Il concetto di qualità

Nel turismo italiano uno dei termini più inflazionati è senza dubbio “qualità”.
Si sente spesso ripetere che il “turismo deve essere di qualità”, gli alberghi devono offrire “qualità” e, anche quando si parla della competitività italiana, si afferma che la questione riguarda “la qualità del prodotto e della destinazione Italia”. La verità, probabilmente, è che adesso si abusa di questo termine per tentare di giustificare i prezzi alti o per il fatto che, facendo fatica a migliorare i servizi perchè costano, si pretende che sia il cliente a pagare la “qualità”.

Purtroppo il turismo italiano è arrivato in ritardo al concetto di qualità. Nel turismo la ‘moda della qualità’ è vecchia, ormai superata: dieci anni fa i turisti davano valore ad un albergo che vantava un marchio di qualità riconosciuto, come UNI o ISO, e questo sembrava essere un “plus”, un valore aggiunto.  La realtà, invece, oggi è che il cliente non è più disponibile a pagare la qualità perchè la dà per scontata!!

La qualità è un concetto astratto: nato e sviluppato nei processi e nelle procedure secondo criteri industriali, è stato applicato seguendo modalità di gestione piramidale. Nella concezione e nello sviluppo della qualità turistica non è che non si tenga conto del turista/cliente, ma di fatto lo si fa in base ad un concetto astratto, quando in realtà il cliente definisce in modo individuale e del tutto personale che cosa intende per qualità e quale tipo di qualità si aspetta. Ormai, il turista non parla più di qualità ma di soddisfazione del servizio che riceve. Spesso neanche conosce i marchi di qualità in base ai quali si attribuiscono i certificati e neanche i criteri secondo i quali vengono conferiti. In realtà, francamente, non gli interessano perchè ha un proprio parametro personale.

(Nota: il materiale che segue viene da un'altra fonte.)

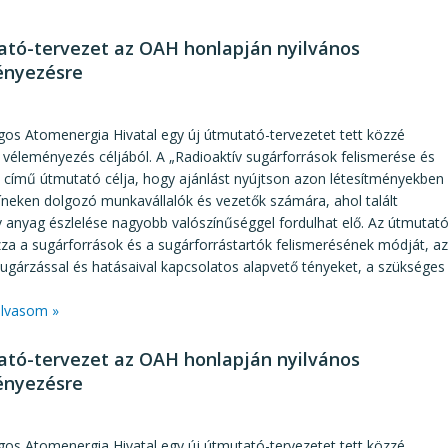
tó-tervezet az OAH honlapján nyilvános
ényezésre
3
os Atomenergia Hivatal egy új útmutató-tervezetet tett közzé
 véleményezés céljából. A „Radioaktív sugárforrások felismerése és
 című útmutató célja, hogy ajánlást nyújtson azon létesítményekben
íneken dolgozó munkavállalók és vezetők számára, ahol talált
v anyag észlelése nagyobb valószínűséggel fordulhat elő. Az útmutat
za a sugárforrások és a sugárforrástartók felismerésének módját, az
sugárzással és hatásaival kapcsolatos alapvető tényeket, a szükséges
lvasom »
tó-tervezet az OAH honlapján nyilvános
ényezésre
3
os Atomenergia Hivatal egy új útmutató-tervezetet tett közzé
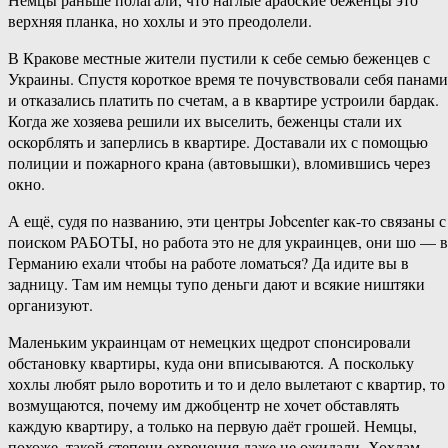
верхняя планка, но хохлы и это преодолели.
В Кракове местные жители пустили к себе семью беженцев с
Украины. Спустя короткое время те почувствовали себя панами
и отказались платить по счетам, а в квартире устроили бардак.
Когда же хозяева решили их выселить, беженцы стали их
оскорблять и заперлись в квартире. Доставали их с помощью
полиции и пожарного крана (автовышки), вломившись через
окно.
А ещё, судя по названию, эти центры Jobcenter как-то связаны с
поиском РАБОТЫ, но работа это не для украинцев, они шо — в
Германию ехали чтобы на работе ломаться? Да идите вы в
задницу. Там им немцы тупо деньги дают и всякие ништяки
организуют.
Маленьким украинцам от немецких щедрот спонсировали
обстановку квартиры, куда они вписываются. А поскольку
хохлы любят рыло воротить и то и дело вылетают с квартир, то
возмущаются, почему им джобцентр не хочет обставлять
каждую квартиру, а только на первую даёт грошей. Немцы,
похоже, такой степени охренения даже не ожидали. Хохлам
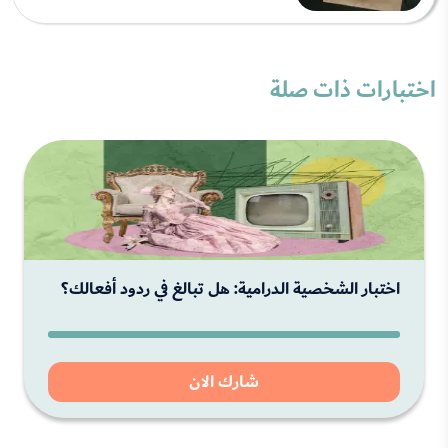
اختبارات ذات صلة
اختبار الشخصية الدرامية: هل تبالغ في ردود أفعالك؟
شارك الان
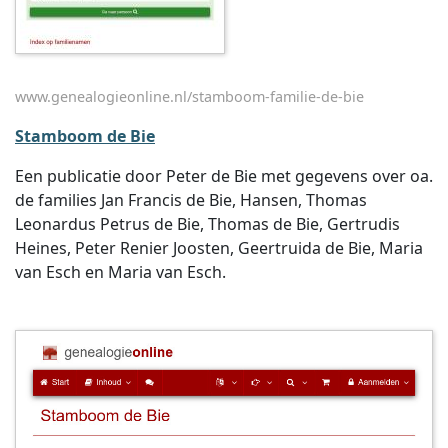
www.genealogieonline.nl/stamboom-familie-de-bie
Stamboom de Bie
Een publicatie door Peter de Bie met gegevens over oa.
de families Jan Francis de Bie, Hansen, Thomas
Leonardus Petrus de Bie, Thomas de Bie, Gertrudis
Heines, Peter Renier Joosten, Geertruida de Bie, Maria
van Esch en Maria van Esch.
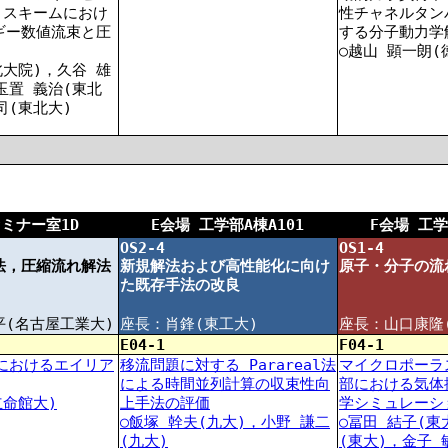
) スキームにおけ
性チャネルタン
ギー数値流束と圧
する分子動力学
○越山 顕一朗(
北大院)，久谷 雄
玉置 義治(東北
司(東北大)
E会場 工学部A棟A101
F会場 工学
セミナー室1D
OS2-4
OS1-4
法，圧縮流れ解法
新規解法および高性能化に向け
原子・分子の流
た既存手法の改良
平(名古屋工業大)
座長：肖鋒(東工大)
座長：山口康隆
E04-1
F04-1
法におけるエイリア
移流問題に対する Parareal法
マイクロポーラ
による時間並列計算の収束性向
部における気体
立命館大)
上手法の評価
学シミュレーシ
○飯塚 幹夫(九大)，小野 謙二
○冨田 結子(東
(九大)
(東大)，金子 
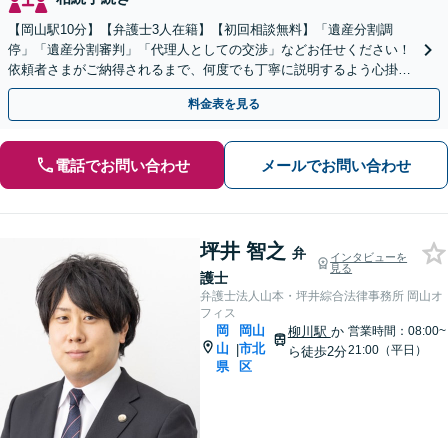
【岡山駅10分】【弁護士3人在籍】【初回相談無料】「遺産分割調
停」「遺産分割審判」「代理人としての交渉」などお任せください！
依頼者さまがご納得されるまで、何度でも丁寧に説明するよう心掛け
ています【土日祝／夜間対応可】【当日／電話相談可】
料金表を見る
電話でお問い合わせ
メールでお問い合わせ
坪井 智之
弁
インタビューを
見る
護士
弁護士法人山本・坪井綜合法律事務所 岡山オ
フィス
岡
岡山
柳川駅
か
営業時間：08:00~
山
市北
|
21:00（平日）
ら徒歩2分
県
区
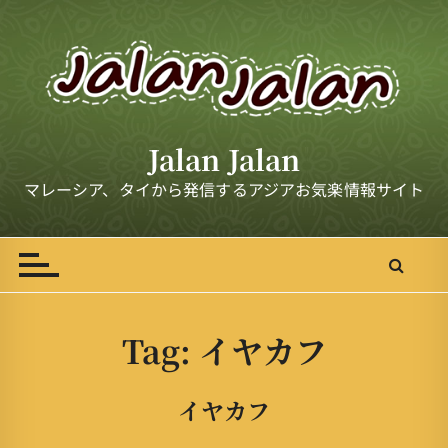
S
k
i
p
t
o
Jalan Jalan
c
o
マレーシア、タイから発信するアジアお気楽情報サイト
n
t
e
n
t
Tag:
イヤカフ
イヤカフ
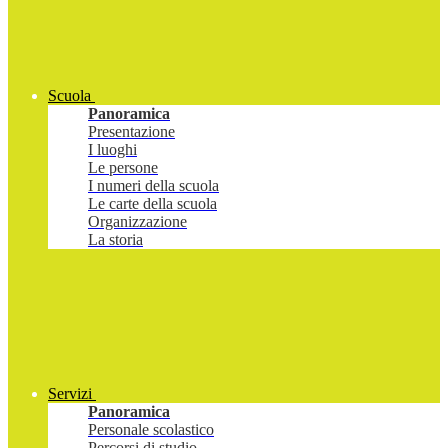
Scuola
Panoramica
Presentazione
I luoghi
Le persone
I numeri della scuola
Le carte della scuola
Organizzazione
La storia
Servizi
Panoramica
Personale scolastico
Percorsi di studio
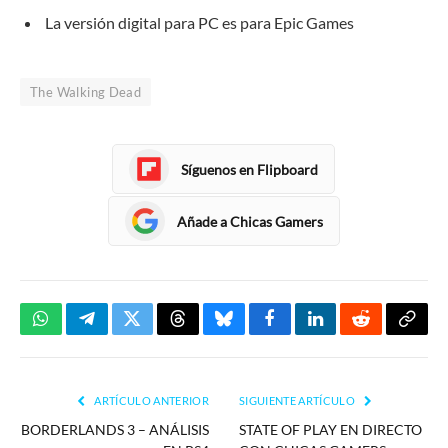
La versión digital para PC es para Epic Games
The Walking Dead
Síguenos en Flipboard
Añade a Chicas Gamers
WhatsApp
Telegram
Twitter
Threads
Bluesky
Facebook
LinkedIn
Reddit
Copia
enlac
ARTÍCULO ANTERIOR
SIGUIENTE ARTÍCULO
BORDERLANDS 3 – ANÁLISIS
STATE OF PLAY EN DIRECTO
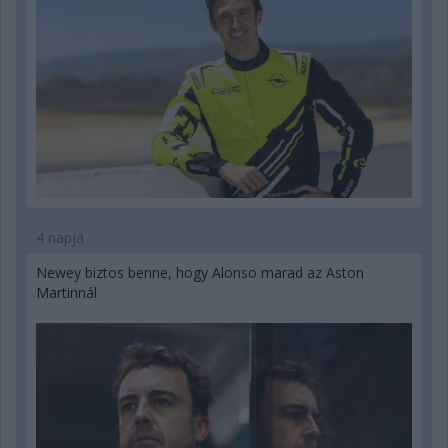
4 napja
Newey biztos benne, hogy Alonso marad az Aston
Martinnál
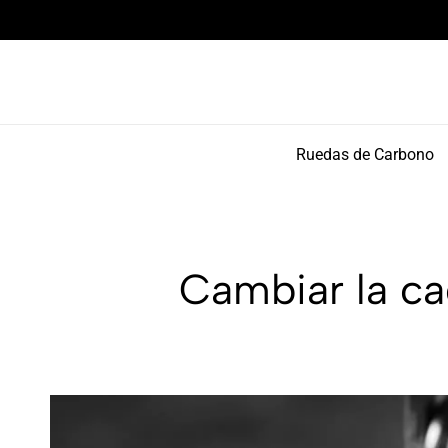
Componentes de alto rendimiento y bikepacking
Ruedas de Carbono
Cambiar la cad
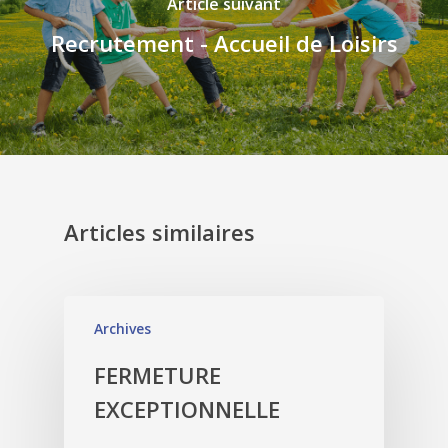
Article suivant
Recrutement - Accueil de Loisirs
Articles similaires
Archives
FERMETURE
EXCEPTIONNELLE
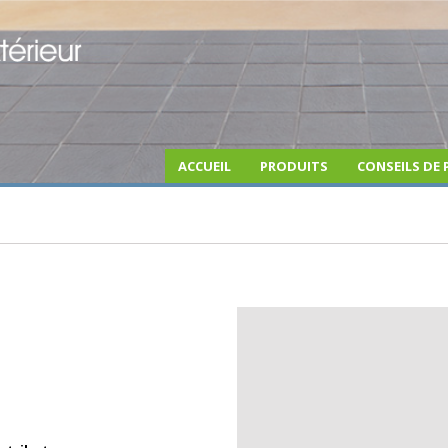
ACCUEIL
PRODUITS
CONSEILS DE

Ogni cliente, infatti, ha le sue motivazioni, i suoi bisogni e anche un suo personale budget di spesa turistica. In tutti i casi, il turista pretende di ottenere un livello di servizio e di attenzione che rispecchi il livello di qualità che considera come minimo riconosciuto. Uno dei principali problemi del sistema turistico italiano, siano esse destinazioni o alberghi, è che mentre il settore parla di una qualità universale ed univoca il turista ne ha una personale e specifica. Questo è il motivo per cui l’utente oggi non è più disponibile a pagare di più per ottenere la qualità. È semplice: sceglie, paga e pretende. In definitiva, non è il cliente che deve adeguarsi a noi o a quello che noi intendiamo come qualità ma piuttosto siamo noi che dobbiamo gestire ed applicare la qualità che il turista ricerca. E questo è un altro importante fattore che mette in crisi il sistema turistico italiano.

Il paradigma va invertito: la qualità non deve essere più definita dalla struttura/destinazione ma dal turista stesso, che ha ben chiaro cosa intende per qualità. Non resta altro che accettare che il coltello dalla parte del manico ce l’ha il cliente: è lui che decide ed agisce. La conseguenza è che se vogliamo essere coerenti non possiamo più pensare che il turista pagherà di più per ottenere, in realtà, quello che ha sempre ottenuto, e neanche per giustificare i prezzi elevati. La qualità il turista la dà per scontata, a prescindere da quello che paga.

Ancora una volta, e con rammarico, vedo crescere il divario fra il turismo e il turista. Mentre noi parliamo di ‘qualità’, i turisti sono già oltre: e oggi la parola chiave, quella che fa la differenza, e quello che i turisti cercano è il ‘valore aggiunto’.